Key to national competitions:
 Liga I, Divizia A = 1st Romanian League
 Liga II, Divizia B = 2nd Romanian League
 City Championship = City league (temporary, post-war)
 District Championship I = 1st District League
 District Championship II = 2nd District League 

Key to league:
 Pos. = Final position
 Pl. = Played
 W = Games won
 D = Games drawn
 L = Games lost
 GF = Goals scored
 GA = Goals against
 Pts = Points

Key to rounds:
 C = Champion
 F = Final (Runner-up)
 SF = Semi-finals
 QF = Quarter-finals
 R16/R32 = Round of 16, round of 32, etc.
 3R = Third round
 GS = Group stage

Seasons

Pre-war era
Romania did not have a national football league until the 1932–1933 season. It was organized in District Championships and the winners of the District Championships I took part in a national play-off to determine the champion.

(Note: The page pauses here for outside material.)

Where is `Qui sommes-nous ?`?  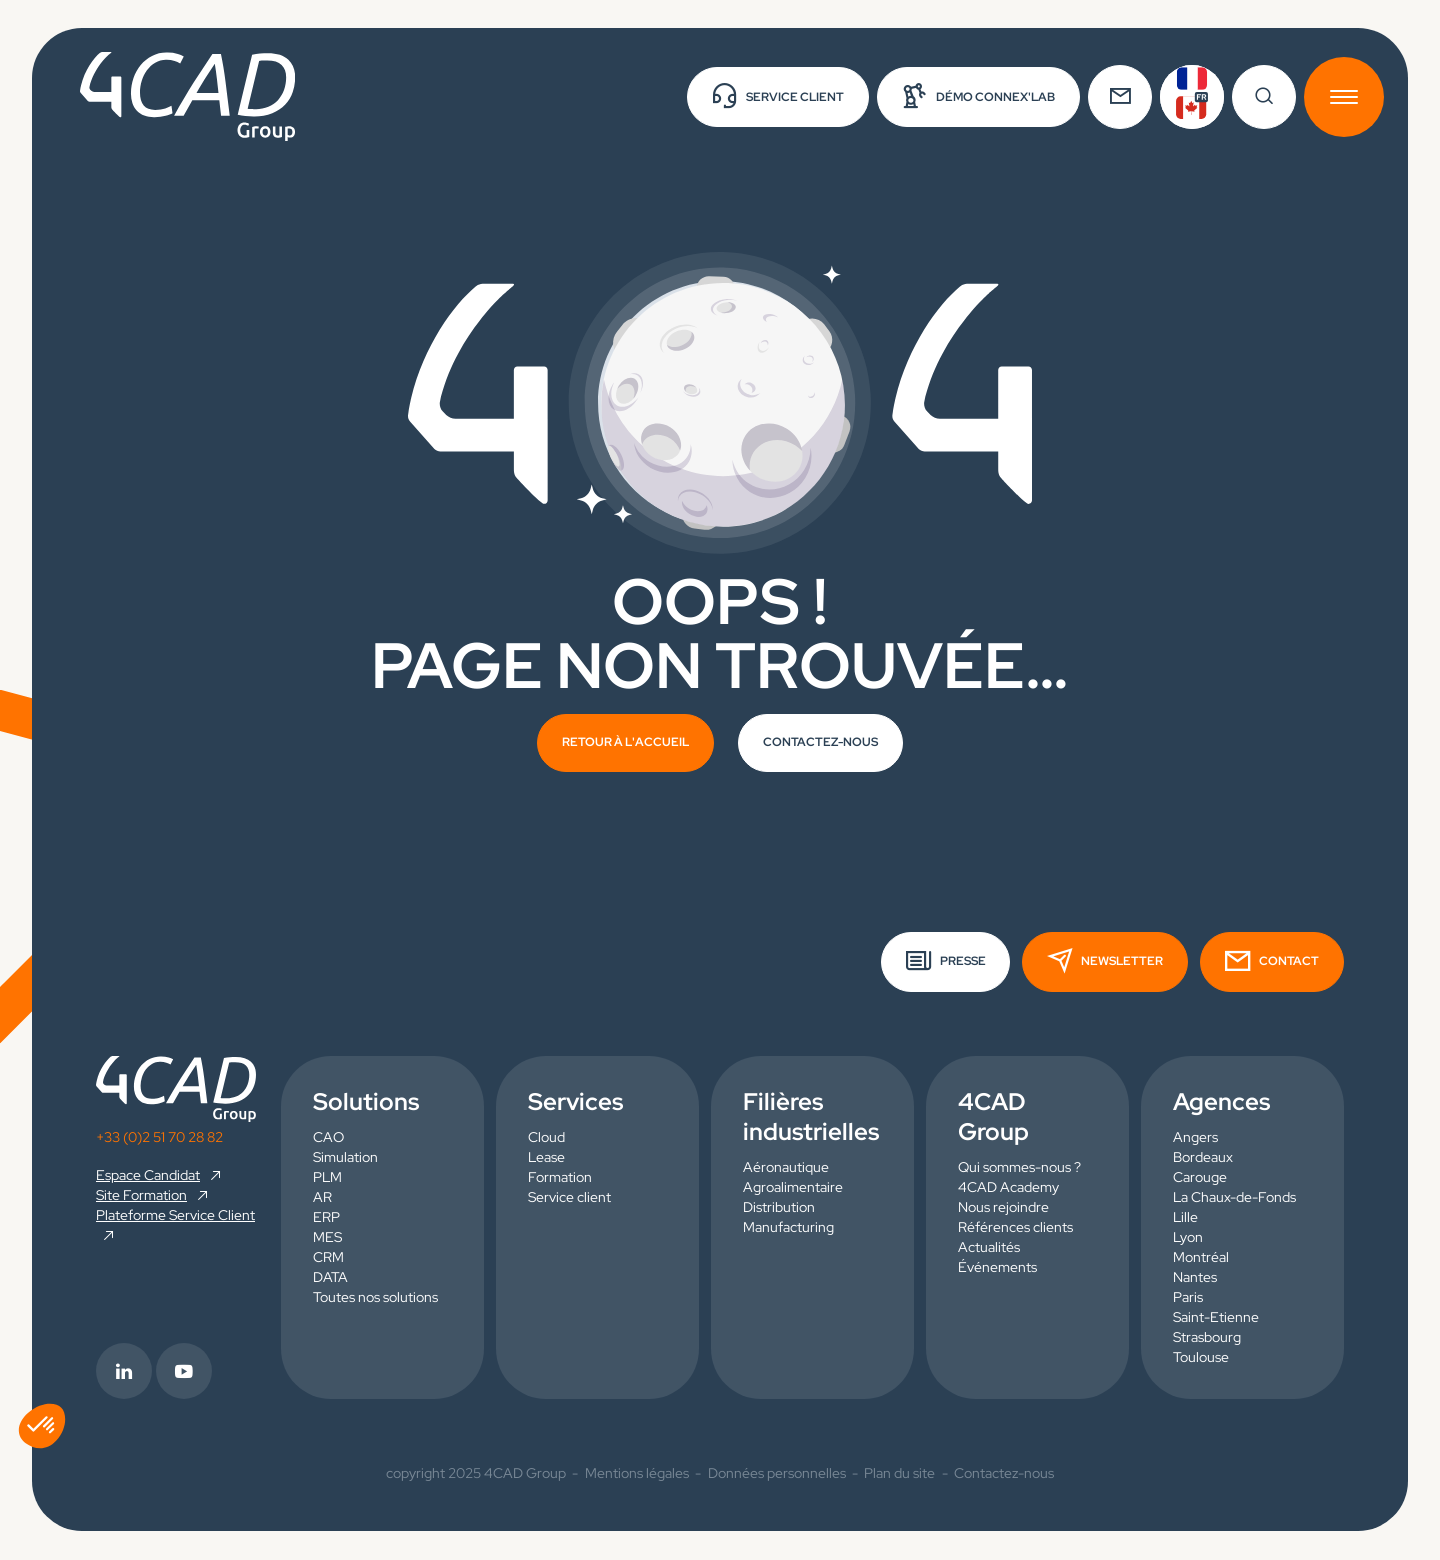 Qui sommes-nous ? is located at coordinates (1019, 1168).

During this time, Politehnica only played at the district level and the second and third leagues, when they latter two were intermittently organized before the war.

Post-war era
With an establish national football league, Politehnica were selected to start in the second tier (Divizia B at the time). Since then, the club has never played in a lower league, in spite of being officially relegated twice, in 2000 and 2002 – first saved after a place swap with Dacia Pitesti and then as AEK Bucuresti was moved to Timișoara and renamed Politehnica AEK. After the club went bankrupt and was dissolved in 2012, another second league club, AC Recaș, was moved to Timișoara to offer continuity to Politehnica, resulting in ACS Poli Timișoara. At the same time, the supporters decided to create a phoenix club, under the name of ASU Politehnica Timișoara. However, ACS Poli is credited as the official record holder and legal successor of the original club founded in 1921, FC Politehnica Timișoara.  It is co-owned by the City Council and the County Council and has the backing of the Politehnica University of Timișoara, all three being active members in the legal entity running the club. Poli Timișoara is a Romanian football club established in 1921.